Nothing is needed except the lines below that run from the one with "breeding program while simultaneously" through the one with "Ethical considerations in breeding stock", repeated exactly.
** TASK DATA follows **
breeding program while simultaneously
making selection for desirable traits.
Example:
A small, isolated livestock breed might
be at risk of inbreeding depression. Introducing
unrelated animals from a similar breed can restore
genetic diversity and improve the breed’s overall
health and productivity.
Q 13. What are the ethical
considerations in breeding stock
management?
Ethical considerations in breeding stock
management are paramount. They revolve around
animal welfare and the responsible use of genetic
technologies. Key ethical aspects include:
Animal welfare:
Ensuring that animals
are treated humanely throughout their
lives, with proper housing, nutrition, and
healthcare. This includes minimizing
** End of TASK DATA **
** TASK DATA follows **
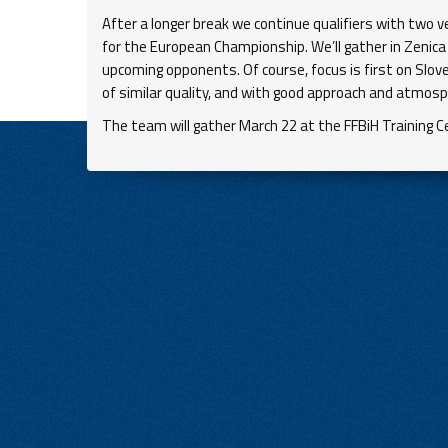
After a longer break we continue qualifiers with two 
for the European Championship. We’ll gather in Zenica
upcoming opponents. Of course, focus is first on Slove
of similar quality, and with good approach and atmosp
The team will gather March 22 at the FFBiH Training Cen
** End of TASK DATA **
** TASK DATA follows **
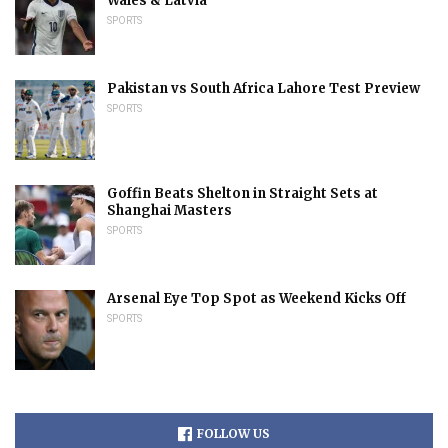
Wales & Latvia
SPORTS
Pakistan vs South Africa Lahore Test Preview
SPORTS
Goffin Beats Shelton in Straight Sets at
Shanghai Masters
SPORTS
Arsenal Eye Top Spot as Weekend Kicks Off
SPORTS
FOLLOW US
** End of TASK DATA **
TASK ANSWER:
breeding program while simultaneously
making selection for desirable traits.
Example:
A small, isolated livestock breed might
be at risk of inbreeding depression. Introducing
unrelated animals from a similar breed can restore
genetic diversity and improve the breed’s overall
health and productivity.
Q 13. What are the ethical
considerations in breeding stock
management?
Ethical considerations in breeding stock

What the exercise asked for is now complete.